And, surprise, surprise, it found none. House Aviation Subcommittee Chairman Rick Larsen, fortunately, is taking another look. Given the tragedies linked to Boeing’s 737 Max, the congressional review would be right to do some fault-finding along with its fact-finding.

The panel of aviation experts said that the current system — which allows Boeing and other airplane manufacturers to oversee the reviews of their own planes’ readiness to fly — “promotes safety” and allows “industry and innovation to thrive.”

And its faith in the system overall is not unfounded. As the panel’s report noted, since 1996, the fatal accident rate for U.S. airlines has dropped from 80.9 per 100 million passengers to 0.6 per 100 million in fiscal year 2019.

“Any radical changes to this system could undermine the collaboration and expertise that undergird the current certification system,” the panel wrote, “jeopardizing the remarkable level of safety that has been attained in recent decades.”

Still, something clearly went wrong with the 737 Max, making the committee’s charge to take a “collaborative, not investigative” approach in its review seems almost designed to find no need for significant changes in the FAA’s safety approval process.

Mr. Larsen is worried by internal Boeing documents showing disdain for regulators and regulation.

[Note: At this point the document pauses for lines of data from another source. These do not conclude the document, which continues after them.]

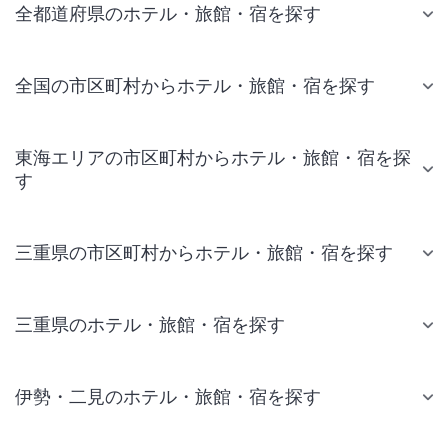
全都道府県のホテル・旅館・宿を探す
全国の市区町村からホテル・旅館・宿を探す
東海エリアの市区町村からホテル・旅館・宿を探
す
三重県の市区町村からホテル・旅館・宿を探す
三重県のホテル・旅館・宿を探す
伊勢・二見のホテル・旅館・宿を探す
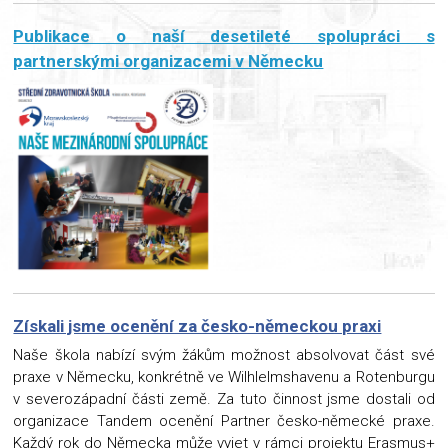
Publikace o naší desetileté spolupráci s
partnerskými organizacemi v Německu
Získali jsme ocenění za česko-německou praxi
Naše škola nabízí svým žákům možnost absolvovat část své
praxe v Německu, konkrétně ve Wilhlelmshavenu a Rotenburgu
v severozápadní části země. Za tuto činnost jsme dostali od
organizace Tandem ocenění Partner česko-německé praxe.
Každý rok do Německa může vyjet v rámci projektu Erasmus+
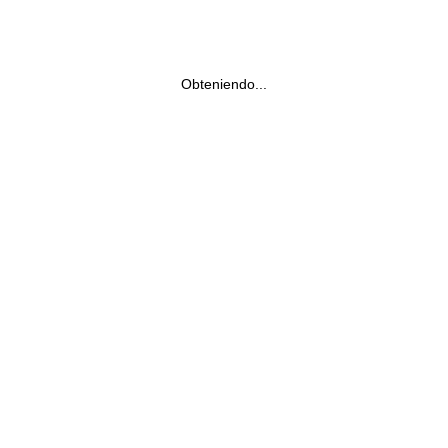
Obteniendo...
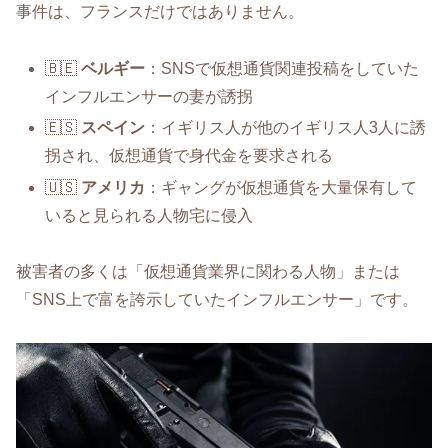
事件は、フランスだけではありません。
🇧🇪
ベルギー
：SNSで仮想通貨関連投稿をしていた
インフルエンサーの妻が誘拐
🇪🇸
スペイン
：イギリス人が他のイギリス人3人に誘
拐され、仮想通貨で身代金を要求される
🇺🇸
アメリカ
：ギャングが仮想通貨を大量保有して
いると見られる人物宅に侵入
被害者の多くは「仮想通貨業界に関わる人物」または
「SNS上で富を誇示していたインフルエンサー」です。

And he said his committee plans a review aimed at changing the key thing that went wrong with the 737 Max.

“It’s not a matter of if the committee is going to act to change how airplanes and components that go into airplanes are certified but it’s how we’re going to do that,” he said.

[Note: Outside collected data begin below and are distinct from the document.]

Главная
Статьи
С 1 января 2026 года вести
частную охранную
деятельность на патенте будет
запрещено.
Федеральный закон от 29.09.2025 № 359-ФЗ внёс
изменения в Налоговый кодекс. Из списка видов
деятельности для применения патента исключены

One of the troubling finds by the House Transportation Committee so far was an internal FAA analysis made after the first of the two 737 Max crashes.

In it, the agency estimated 15 more fatal crashes over 45 years if the faulty sensor was not fixed.

That’s a problem. It’s one any review of the FAA’s approval process needs to look at. The House’s investigation is a needed follow-up to the Transportation Department panel’s see-no-evil probe.